How this supports normalization:

  • All providers' streaming formats are mapped into this single, consistent event model.

7) ReqLLM.Response

Canonical final response returned by non-streaming calls (and available after streaming completes, when applicable).

Typical fields and helpers:

Example:

{:ok, response} = ReqLLM.generate_text("anthropic:claude-haiku-4-5",
  [ReqLLM.Context.user("Hello")]
)

text = ReqLLM.Response.text(response)
usage = ReqLLM.Response.usage(response)

How this supports normalization:

  • One response object to extract text, structured objects, and usage across providers.

8) ReqLLM.StreamResponse

Handle for streaming operations with helpers to consume chunks or tokens.

Example:

{:ok, sr} = ReqLLM.stream_text("anthropic:claude-haiku-4-5",
  [ReqLLM.Context.user("Tell me a story")]
)

# Stream raw chunks
ReqLLM.StreamResponse.stream(sr)
|> Stream.each(fn chunk ->
  case chunk.type do
    :content -> IO.write(chunk.text)
    :tool_call -> IO.inspect(chunk, label: "Tool call")
    :meta -> :ok
    _ -> :ok
  end
end)
|> Stream.run()

# Or tokens helper (if available)
ReqLLM.StreamResponse.tokens(sr)
|> Stream.each(&IO.write/1)
|> Stream.run()

How this supports normalization:

  • Same streaming consumption API for every provider; adapters convert SSE/WS specifics into StreamChunk.

9) Validation and type safety

ReqLLM provides validation utilities so you can fail early and clearly:

Example:

case ReqLLM.Context.validate(context) do
  {:ok, ctx} -> ReqLLM.generate_text(model, ctx)
  {:error, reason} -> raise ArgumentError, "Invalid context: #{reason}"
end

10) End-to-end example (provider-agnostic)
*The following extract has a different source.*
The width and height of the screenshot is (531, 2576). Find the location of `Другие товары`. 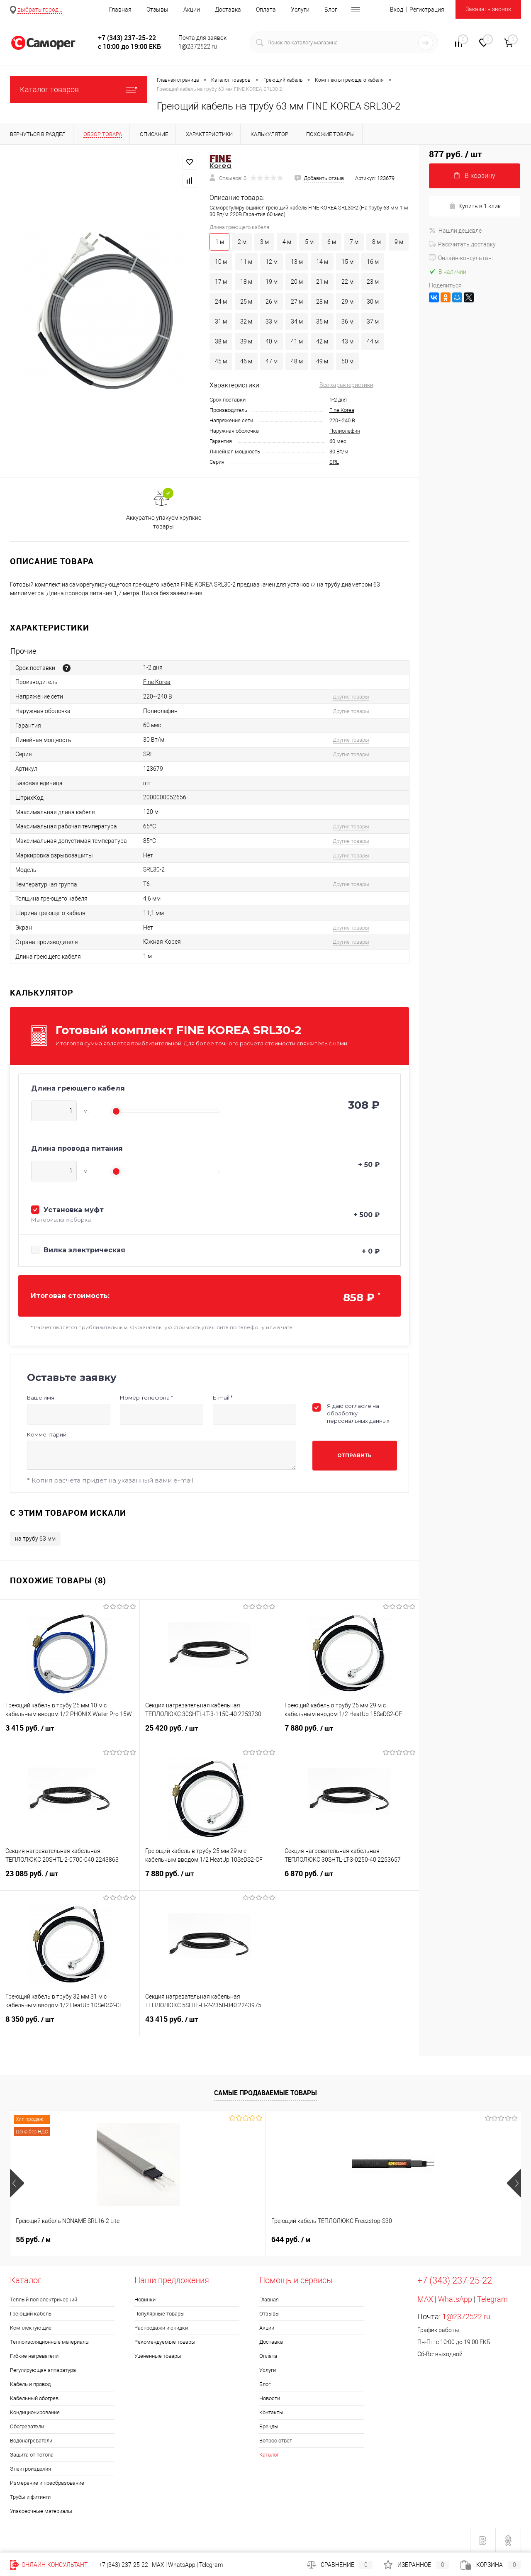 Другие товары is located at coordinates (351, 697).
alias ReqLLM.Message.ContentPart

{:ok, model} = ReqLLM.Model.from("anthropic:claude-haiku-4-5")

tool = ReqLLM.Tool.new(
  name: "get_weather",
  description: "Gets weather by city",
  schema: [city: [type: :string, required: true]]
)

context = ReqLLM.Context.new([
  ReqLLM.Context.system("You are a helpful assistant."),
  ReqLLM.Context.user([
    ContentPart.text("What is the weather in NYC today?")
  ])
])

{:ok, response} = ReqLLM.generate_text(model, context, tools: [tool])

IO.puts("Answer: " <> ReqLLM.Response.text(response))
IO.inspect(ReqLLM.Response.usage(response), label: "Usage")

How this supports normalization:

  • At no point does your application code need to branch on provider.
  • Providers translate request/response specifics into these canonical types.

Key takeaways

  • The canonical data structures are the heart of ReqLLM's "normalize everything" approach.
  • Build contexts, messages, and tools once; reuse them across providers.
  • Consume streaming and final results through a single, consistent API.